Data and Goliath
Page 15
When you’re watched by a computer, none of that dog analogy applies. The computer is processing what it sees, and basing actions on it. You might be told that the computer isn’t saving the data, but you have no assurance that that’s true. You might be told that the computer won’t alert a person if it perceives something of interest, but you can’t know whether that’s true. You have no way of confirming that no person will perceive whatever decision the computer makes, and that you won’t be judged or discriminated against on the basis of what the computer sees.
Moreover, when a computer stores your data, there’s always a risk of exposure. Privacy policies could change tomorrow, permitting new use of old data without your express consent. Some hacker or criminal could break in and steal your data. The organization that has your data could use it in some new and public way, or sell it to another organization. The FBI could serve a National Security Letter on the data owner. On the other hand, there isn’t a court in the world that can get a description of you naked from your dog.
The primary difference between a computer and a dog is that the computer communicates with other people and the dog does not—at least, not well enough to matter. Computer algorithms are written by people, and their output is used by people. And when we think of computer algorithms surveilling us or analyzing our personal data, we need to think about the people behind those algorithms. Whether or not anyone actually looks at our data, the very facts that (1) they could, and (2) they guide the algorithms that do, make it surveillance.
You know this is true. If you believed what Clapper said, then you wouldn’t object to a camera in your bedroom—as long as there were rules governing when the police could look at the footage. You wouldn’t object to being compelled to wear a government-issued listening device 24/7, as long as your bureaucratic monitors followed those same rules. If you do object, it’s because you realize that the privacy harm comes from the automatic collection and algorithmic analysis, regardless of whether or not a person is directly involved in the process.
IDENTIFICATION AND ANONYMITY
We all have experience with identifying ourselves on the Internet. Some websites tie your online identity to your real identity: banks, websites for some government services, and so on. Some tie your online identity to a payment system—generally credit cards—and others to your bank account or cell phone. Some websites don’t care about your real identity, and allow you to maintain a unique username just for that site. Many more sites could work that way. Apple’s iTunes, for example, could be so designed that it doesn’t know who you really are, just that you’re authorized to access a particular set of audio and video files.

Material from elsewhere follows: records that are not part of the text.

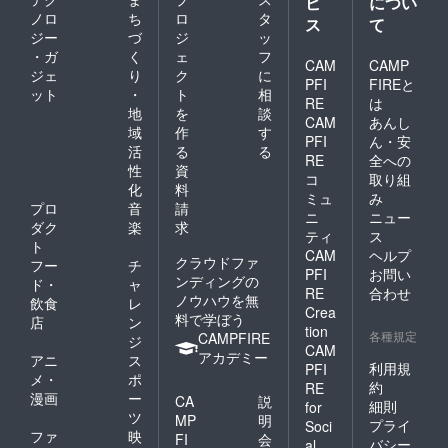
ビ
につい
ノロ
ち
ロ
タ
ス
て
ジー
づ
ジ
ッ
・ガ
く
ェ
フ
CAM
CAMP
ジェ
り
ク
に
PFI
FIREと
ット
・
ト
相
RE
は
地
を
談
CAM
あんし
域
作
す
PFI
ん・安
活
る
る
RE
全への
性
資
コ
取り組
化
料
ミュ
み
プロ
音
請
ニ
ニュー
ダク
楽
求
ティ
ス
ト
CAM
ヘルプ
クラウドファ
フー
チ
PFI
お問い
ンディングの
ド・
ャ
RE
合わせ
ノウハウを無
飲食
レ
Crea
料で学ぼう
店
ン
tion
各種規定
CAMPFIRE
ジ
CAM
アカデミー
アニ
ス
利用規
PFI
メ・
ポ
約
RE
漫画
ー
CA
説
細則
for
ツ
MP
明
プライ
Soci
ファ
映
FI
会
バシー
al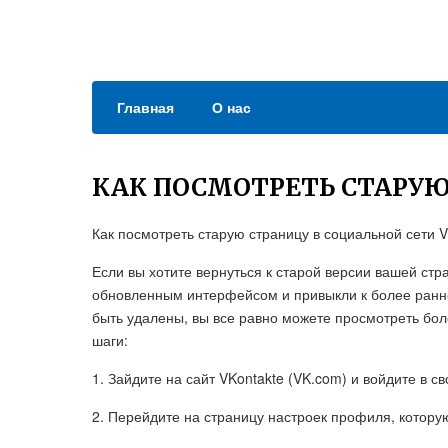
Главная
О нас
КАК ПОСМОТРЕТЬ СТАРУЮ
Как посмотреть старую страницу в социальной сети V
Если вы хотите вернуться к старой версии вашей стр
обновленным интерфейсом и привыкли к более ранне
быть удалены, вы все равно можете просмотреть бо
шаги:
1. Зайдите на сайт VKontakte (VK.com) и войдите в с
2. Перейдите на страницу настроек профиля, котору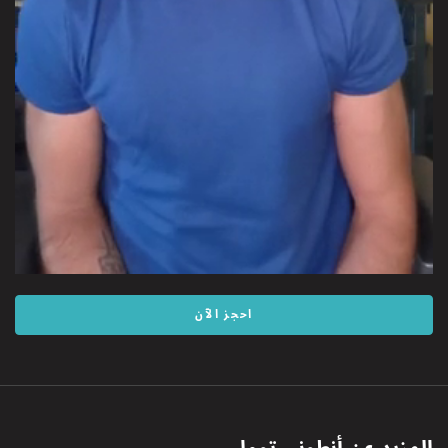
احجز الآن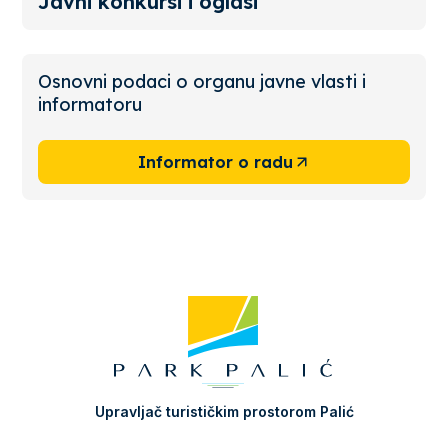
Javni konkursi i oglasi
Osnovni podaci o organu javne vlasti i
informatoru
Informator o radu
Upravljač turističkim prostorom Palić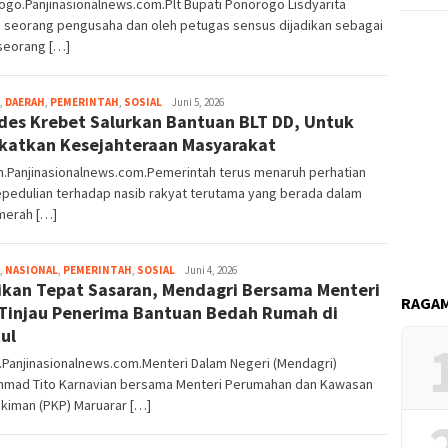
go.Panjinasionalnews.com.Plt Bupati Ponorogo Lisdyarita
h seorang pengusaha dan oleh petugas sensus dijadikan sebagai
 seorang […]
,
DAERAH
,
PEMERINTAH
,
SOSIAL
Redaksi
Juni 5, 2026
es Krebet Salurkan Bantuan BLT DD, Untuk
katkan Kesejahteraan Masyarakat
n.Panjinasionalnews.com.Pemerintah terus menaruh perhatian
epedulian terhadap nasib rakyat terutama yang berada dalam
merah […]
,
NASIONAL
,
PEMERINTAH
,
SOSIAL
Redaksi
Juni 4, 2026
ikan Tepat Sasaran, Mendagri Bersama Menteri
RAGAM
Tinjau Penerima Bantuan Bedah Rumah di
ul
.Panjinasionalnews.com.Menteri Dalam Negeri (Mendagri)
mad Tito Karnavian bersama Menteri Perumahan dan Kawasan
kiman (PKP) Maruarar […]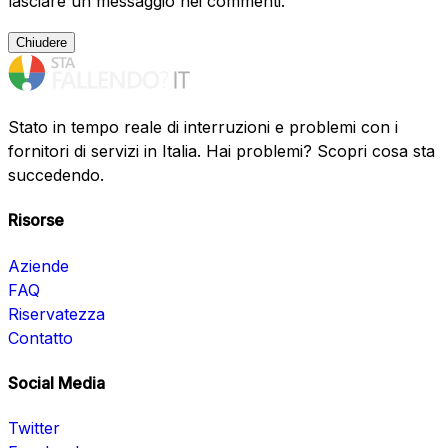
lasciare un messaggio nei commenti.
Chiudere
Stato in tempo reale di interruzioni e problemi con i
fornitori di servizi in Italia. Hai problemi? Scopri cosa sta
succedendo.
Risorse
Aziende
FAQ
Riservatezza
Contatto
Social Media
Twitter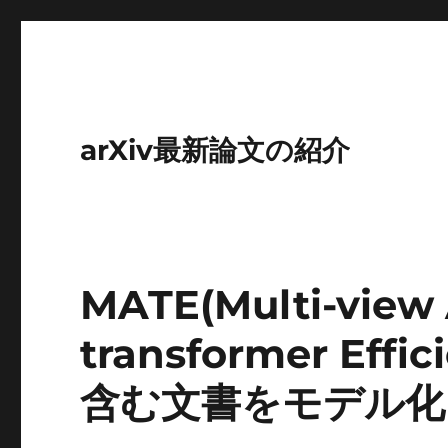
arXiv最新論文の紹介
MATE(Multi-view 
transformer Ef
含む文書をモデル化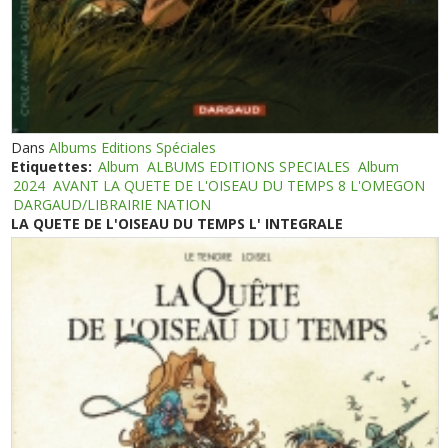
Dans
Albums Editions Spéciales
Etiquettes:
Album
ALBUMS EDITIONS SPECIALES
Album
2024
AVANT LA QUETE DE L'OISEAU DU TEMPS 8 L'OMEGON
DARGAUD/LIBRAIRIE NATION
LA QUETE DE L'OISEAU DU TEMPS L' INTEGRALE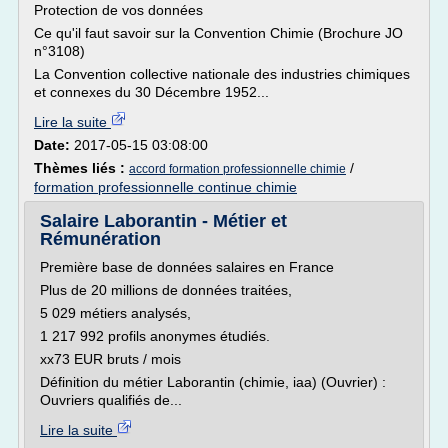
Protection de vos données
Ce qu'il faut savoir sur la Convention Chimie (Brochure JO
n°3108)
La Convention collective nationale des industries chimiques
et connexes du 30 Décembre 1952...
Lire la suite
Date:
2017-05-15 03:08:00
Thèmes liés :
/
accord formation professionnelle chimie
formation professionnelle continue chimie
Salaire Laborantin - Métier et
Rémunération
Première base de données salaires en France
Plus de 20 millions de données traitées,
5 029 métiers analysés,
1 217 992 profils anonymes étudiés.
xx73 EUR bruts / mois
Définition du métier Laborantin (chimie, iaa) (Ouvrier) :
Ouvriers qualifiés de...
Lire la suite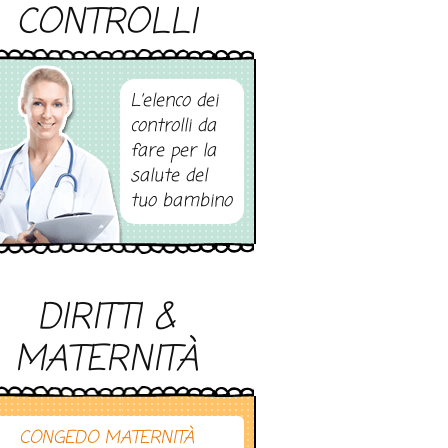
CONTROLLI
L’elenco dei
controlli da
fare per la
salute del
tuo bambino
DIRITTI &
MATERNITÀ
CONGEDO MATERNITÀ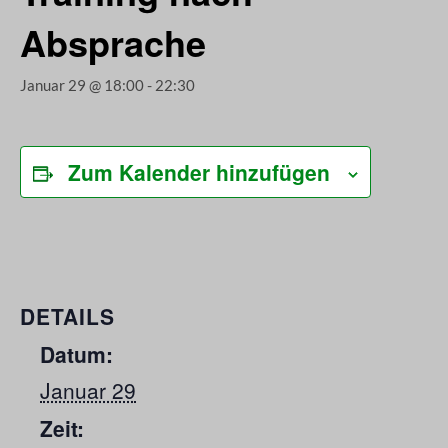
Absprache
Januar 29 @ 18:00
-
22:30
Zum Kalender hinzufügen
DETAILS
Datum:
Januar 29
Zeit: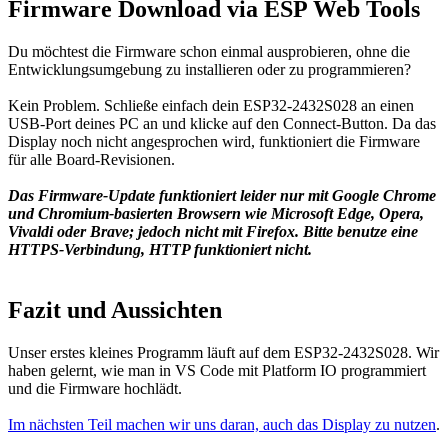
Firmware Download via ESP Web Tools
Du möchtest die Firmware schon einmal ausprobieren, ohne die
Entwicklungsumgebung zu installieren oder zu programmieren?
Kein Problem. Schließe einfach dein ESP32-2432S028 an einen
USB-Port deines PC an und klicke auf den Connect-Button. Da das
Display noch nicht angesprochen wird, funktioniert die Firmware
für alle Board-Revisionen.
Das Firmware-Update funktioniert leider nur mit Google Chrome
und Chromium-basierten Browsern wie Microsoft Edge, Opera,
Vivaldi oder Brave; jedoch nicht mit Firefox.
Bitte benutze eine
HTTPS-Verbindung, HTTP funktioniert nicht.
Fazit und Aussichten
Unser erstes kleines Programm läuft auf dem ESP32-2432S028. Wir
haben gelernt, wie man in VS Code mit Platform IO programmiert
und die Firmware hochlädt.
Im nächsten Teil machen wir uns daran, auch das Display zu nutzen
.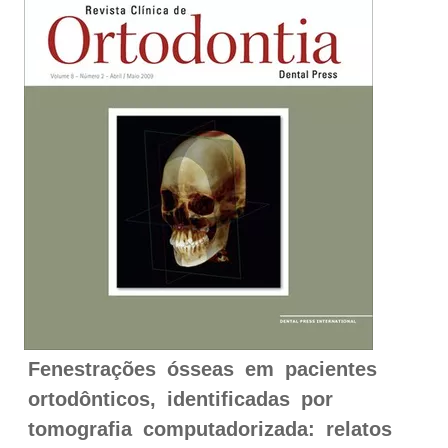
Fenestrações ósseas em pacientes
ortodônticos, identificadas por
tomografia computadorizada: relatos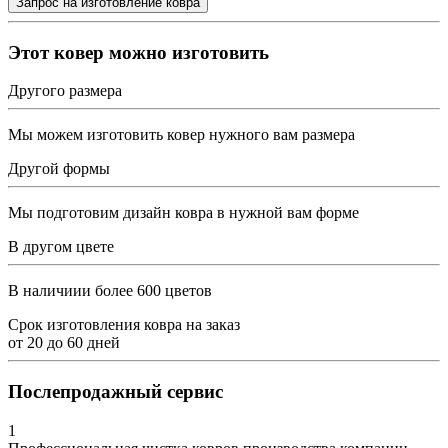
Этот ковер можно изготовить
Другого размера
Мы можем изготовить ковер нужного вам размера
Другой формы
Мы подготовим дизайн ковра в нужной вам форме
В другом цвете
В наличиии более 600 цветов
Срок изготовления ковра на заказ
от
20
до
60
дней
Послепродажный сервис
1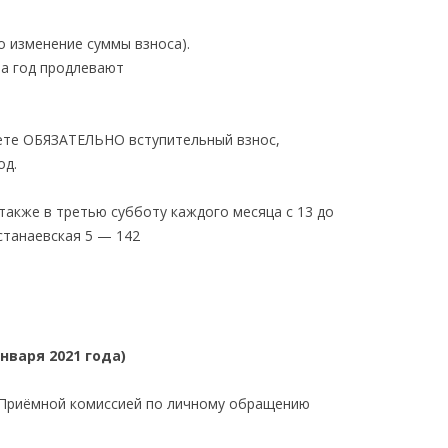
о изменение суммы взноса).
на год продлевают
аете ОБЯЗАТЕЛЬНО вступительный взнос,
од.
 также в третью субботу каждого месяца с 13 до
астанаевская 5 — 142
нваря 2021 года)
 Приёмной комиссией по личному обращению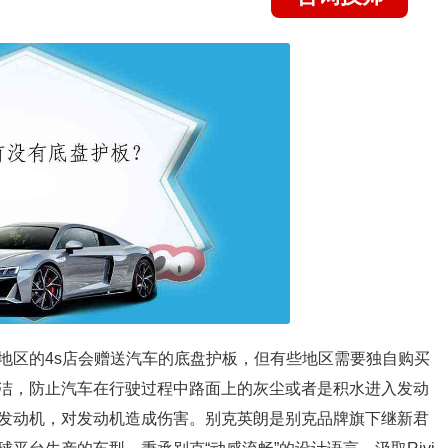
地区的4s店会赠送汽车的底盘护板，但有些地区需要独自购买
洁，防止汽车在行驶过程中路面上的灰尘或者是积水进入发动
发动机，对发动机造成伤害。别克英朗是别克品牌旗下继新君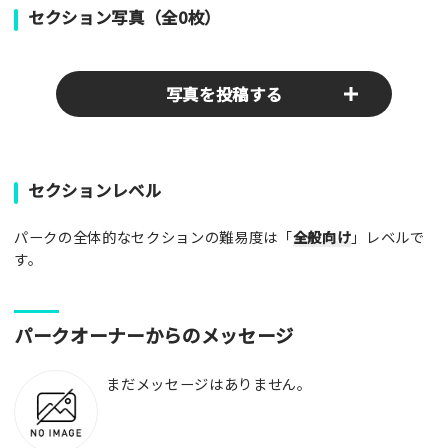
セクション写真（全0枚）
写真を投稿する
パークやスポットの写真をぜひお送りください！あなたの写真
セクションレベル
がみんなの参考となります！
パークの全体的なセクションの難易度は「
全般向け
」レベルで
写真
す。
[text photo1alt placeholder "写真の解説※任意]
パークオーナーからのメッセージ
写真
まだメッセージはありません。
[text photo2alt placeholder "写真の解説※任意]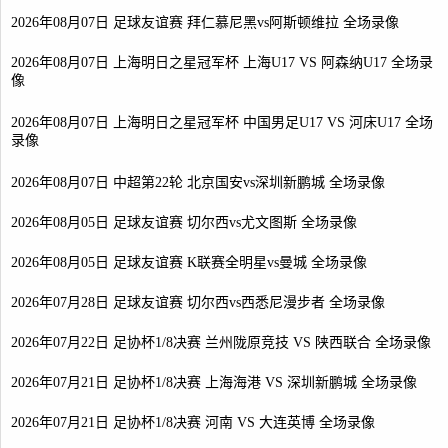
2026年08月07日 足球友谊赛 拜仁慕尼黑vs阿斯顿维拉 全场录像
2026年08月07日 上海明日之星冠军杯 上海U17 VS 阿森纳U17 全场录
像
2026年08月07日 上海明日之星冠军杯 中国男足U17 VS 河床U17 全场
录像
2026年08月07日 中超第22轮 北京国安vs深圳新鹏城 全场录像
2026年08月05日 足球友谊赛 切尔西vs尤文图斯 全场录像
2026年08月05日 足球友谊赛 K联赛全明星vs曼城 全场录像
2026年07月28日 足球友谊赛 切尔西vs西悉尼漫步者 全场录像
2026年07月22日 足协杯1/8决赛 兰州陇原竞技 VS 陕西联合 全场录像
2026年07月21日 足协杯1/8决赛 上海海港 VS 深圳新鹏城 全场录像
2026年07月21日 足协杯1/8决赛 河南 VS 大连英博 全场录像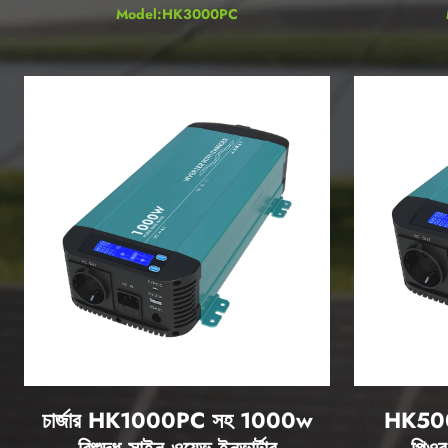
Model:HK3000PC
চার্জার HK1000PC সহ 1000w
HK500P
বিশুদ্ধ সাইন ওয়েভ ইনভার্টার
পিওর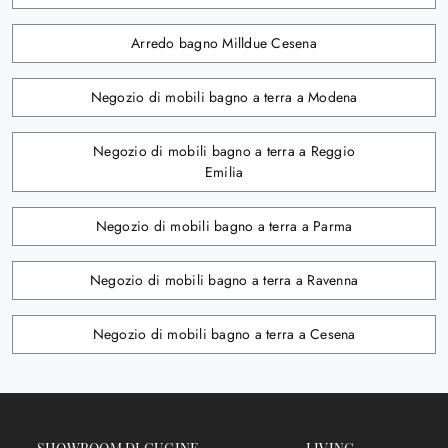
Arredo bagno Milldue Cesena
Negozio di mobili bagno a terra a Modena
Negozio di mobili bagno a terra a Reggio
Emilia
Negozio di mobili bagno a terra a Parma
Negozio di mobili bagno a terra a Ravenna
Negozio di mobili bagno a terra a Cesena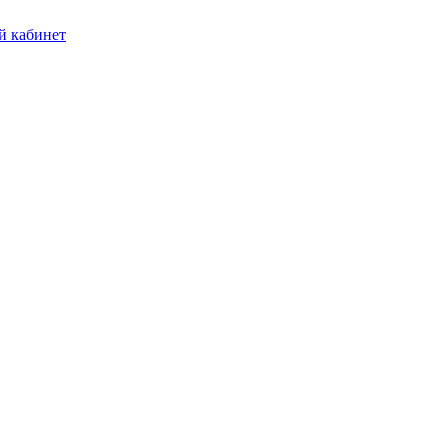
 кабинет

The means to perform identification and authentication include passwords, biometrics, and tokens. Many people, myself included, have written extensively about the various systems and their relative strengths and weaknesses. I’ll spare you the details; the takeaway is that none of these systems is perfect, but all are generally good enough for their applications. Authentication basically works.
It works because the people involved want to be identified. You want to convince Hotmail that it’s your account; you want to convince your bank that it’s your money. And while you might not want AT&T to be able to tie all the Internet browsing you do on your smartphone to your identity, you do want the phone network to transmit your calls to you. All of these systems are trying to answer the following question: “Is this the person she claims to be?” That is why it’s so easy to gather data about us online; most of it comes from sources where we’ve intentionally identified ourselves.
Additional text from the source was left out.